- [PROBLEM] What you write should be an exact copy of the material, from its first line through the line containing "Gestion des cookies (766, 1093)".

***** THE RECORDS

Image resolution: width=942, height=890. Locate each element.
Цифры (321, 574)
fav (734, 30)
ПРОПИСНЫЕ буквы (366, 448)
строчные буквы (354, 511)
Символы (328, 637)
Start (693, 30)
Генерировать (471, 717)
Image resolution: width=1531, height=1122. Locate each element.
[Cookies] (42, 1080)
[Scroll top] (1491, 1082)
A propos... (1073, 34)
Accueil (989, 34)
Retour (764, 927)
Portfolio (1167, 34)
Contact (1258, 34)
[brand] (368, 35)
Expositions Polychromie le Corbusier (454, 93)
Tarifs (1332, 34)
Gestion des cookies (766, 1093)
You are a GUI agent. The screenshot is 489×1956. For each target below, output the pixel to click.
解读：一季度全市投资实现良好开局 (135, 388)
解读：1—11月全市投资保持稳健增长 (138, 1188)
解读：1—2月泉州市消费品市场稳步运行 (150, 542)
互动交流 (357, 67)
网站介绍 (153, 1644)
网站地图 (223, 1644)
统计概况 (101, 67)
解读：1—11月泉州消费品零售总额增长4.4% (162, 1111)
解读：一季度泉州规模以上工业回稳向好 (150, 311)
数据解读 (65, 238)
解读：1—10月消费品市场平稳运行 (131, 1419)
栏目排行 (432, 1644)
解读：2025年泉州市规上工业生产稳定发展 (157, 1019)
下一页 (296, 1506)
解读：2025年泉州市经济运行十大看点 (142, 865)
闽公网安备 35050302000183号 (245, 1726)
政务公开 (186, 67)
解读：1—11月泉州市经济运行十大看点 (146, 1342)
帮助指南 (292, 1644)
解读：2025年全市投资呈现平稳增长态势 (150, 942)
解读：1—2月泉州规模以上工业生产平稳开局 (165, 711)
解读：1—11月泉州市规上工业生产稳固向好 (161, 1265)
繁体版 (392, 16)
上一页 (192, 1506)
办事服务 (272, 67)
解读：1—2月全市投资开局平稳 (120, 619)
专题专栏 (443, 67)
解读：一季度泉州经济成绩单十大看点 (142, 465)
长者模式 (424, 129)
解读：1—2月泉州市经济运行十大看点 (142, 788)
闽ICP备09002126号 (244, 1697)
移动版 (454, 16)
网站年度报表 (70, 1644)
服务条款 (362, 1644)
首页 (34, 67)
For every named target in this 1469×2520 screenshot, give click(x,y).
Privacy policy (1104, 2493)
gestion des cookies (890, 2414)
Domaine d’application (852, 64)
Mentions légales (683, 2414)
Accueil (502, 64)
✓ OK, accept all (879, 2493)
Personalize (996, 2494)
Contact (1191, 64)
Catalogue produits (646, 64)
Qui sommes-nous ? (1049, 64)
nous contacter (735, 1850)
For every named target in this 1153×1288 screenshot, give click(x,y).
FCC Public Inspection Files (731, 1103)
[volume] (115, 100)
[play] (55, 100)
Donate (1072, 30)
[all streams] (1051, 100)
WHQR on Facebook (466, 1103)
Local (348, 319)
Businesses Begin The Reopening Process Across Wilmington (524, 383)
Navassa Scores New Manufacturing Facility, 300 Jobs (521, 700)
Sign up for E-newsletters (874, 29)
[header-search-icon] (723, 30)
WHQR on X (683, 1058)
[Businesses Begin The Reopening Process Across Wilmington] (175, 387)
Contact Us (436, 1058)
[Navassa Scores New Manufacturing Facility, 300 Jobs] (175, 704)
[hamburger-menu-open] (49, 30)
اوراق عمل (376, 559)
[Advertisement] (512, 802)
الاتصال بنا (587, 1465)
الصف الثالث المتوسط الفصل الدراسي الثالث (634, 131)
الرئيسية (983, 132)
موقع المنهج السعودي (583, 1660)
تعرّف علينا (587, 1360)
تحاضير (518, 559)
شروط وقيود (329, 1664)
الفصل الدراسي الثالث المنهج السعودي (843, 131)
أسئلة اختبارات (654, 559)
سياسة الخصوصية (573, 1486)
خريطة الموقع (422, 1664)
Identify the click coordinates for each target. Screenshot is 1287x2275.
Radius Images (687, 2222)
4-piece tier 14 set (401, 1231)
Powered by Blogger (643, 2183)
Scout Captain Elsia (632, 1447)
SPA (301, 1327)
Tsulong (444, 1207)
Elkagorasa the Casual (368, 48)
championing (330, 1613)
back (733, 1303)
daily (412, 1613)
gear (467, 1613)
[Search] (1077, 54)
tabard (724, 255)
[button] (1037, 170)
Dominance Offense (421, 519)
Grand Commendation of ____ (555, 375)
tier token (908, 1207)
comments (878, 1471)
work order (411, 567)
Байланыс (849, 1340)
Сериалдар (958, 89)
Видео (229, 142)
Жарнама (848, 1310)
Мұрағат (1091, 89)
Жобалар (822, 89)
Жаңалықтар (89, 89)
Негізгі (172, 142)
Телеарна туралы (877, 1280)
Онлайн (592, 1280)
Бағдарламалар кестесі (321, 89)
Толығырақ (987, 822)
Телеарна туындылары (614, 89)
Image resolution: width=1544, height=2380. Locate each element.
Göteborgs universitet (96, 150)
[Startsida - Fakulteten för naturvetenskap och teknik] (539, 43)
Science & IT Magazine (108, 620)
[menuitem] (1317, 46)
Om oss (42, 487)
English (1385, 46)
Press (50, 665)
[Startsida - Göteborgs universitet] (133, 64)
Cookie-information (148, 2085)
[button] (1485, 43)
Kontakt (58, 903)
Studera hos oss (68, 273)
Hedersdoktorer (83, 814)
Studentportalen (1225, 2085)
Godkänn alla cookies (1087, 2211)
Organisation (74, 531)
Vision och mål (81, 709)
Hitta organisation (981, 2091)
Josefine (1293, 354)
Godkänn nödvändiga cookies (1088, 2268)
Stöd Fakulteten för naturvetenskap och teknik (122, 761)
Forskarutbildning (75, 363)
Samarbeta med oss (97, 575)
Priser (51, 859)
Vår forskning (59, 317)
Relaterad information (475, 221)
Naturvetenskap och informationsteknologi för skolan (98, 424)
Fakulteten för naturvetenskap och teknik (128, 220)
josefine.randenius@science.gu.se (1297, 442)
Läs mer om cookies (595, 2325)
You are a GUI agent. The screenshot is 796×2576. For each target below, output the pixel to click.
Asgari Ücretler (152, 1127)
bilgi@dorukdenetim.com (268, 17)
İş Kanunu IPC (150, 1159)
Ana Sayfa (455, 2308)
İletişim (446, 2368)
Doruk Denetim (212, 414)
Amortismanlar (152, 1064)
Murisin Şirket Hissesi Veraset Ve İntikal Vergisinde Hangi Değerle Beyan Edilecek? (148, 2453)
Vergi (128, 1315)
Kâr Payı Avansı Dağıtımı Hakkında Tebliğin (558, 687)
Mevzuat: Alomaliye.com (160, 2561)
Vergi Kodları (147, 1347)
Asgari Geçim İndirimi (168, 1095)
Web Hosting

**********

- [FINISHED TASK]
Image resolution: width=942, height=890. Locate each element.
Цифры (321, 574)
fav (734, 30)
ПРОПИСНЫЕ буквы (366, 448)
строчные буквы (354, 511)
Символы (328, 637)
Start (693, 30)
Генерировать (471, 717)
Image resolution: width=1531, height=1122. Locate each element.
[Cookies] (42, 1080)
[Scroll top] (1491, 1082)
A propos... (1073, 34)
Accueil (989, 34)
Retour (764, 927)
Portfolio (1167, 34)
Contact (1258, 34)
[brand] (368, 35)
Expositions Polychromie le Corbusier (454, 93)
Tarifs (1332, 34)
Gestion des cookies (766, 1093)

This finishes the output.